• _Exercise requirements_
Count every line of the data that includes "AutoFood". State only the number.

• _The records_
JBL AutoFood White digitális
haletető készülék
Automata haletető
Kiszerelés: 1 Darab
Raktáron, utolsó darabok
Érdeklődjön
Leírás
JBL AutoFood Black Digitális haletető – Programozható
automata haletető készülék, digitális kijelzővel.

...

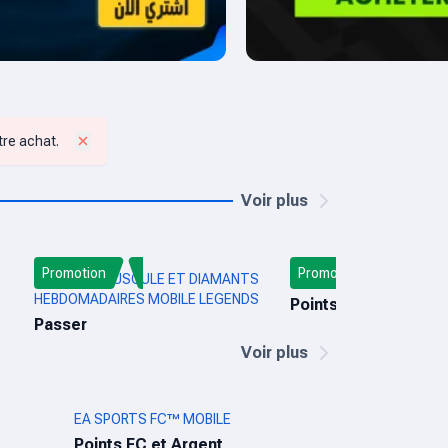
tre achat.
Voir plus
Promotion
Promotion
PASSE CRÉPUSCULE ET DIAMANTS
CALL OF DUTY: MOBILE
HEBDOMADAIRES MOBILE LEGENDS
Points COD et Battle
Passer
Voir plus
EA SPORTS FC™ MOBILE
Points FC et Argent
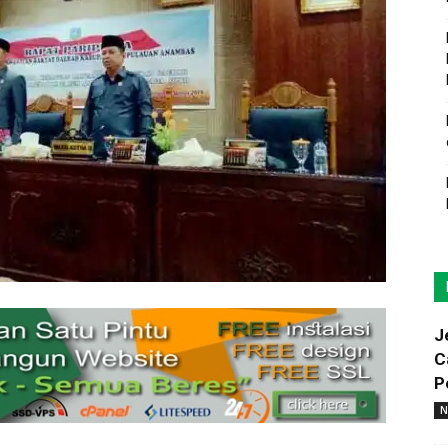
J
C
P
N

• _The completed task_
2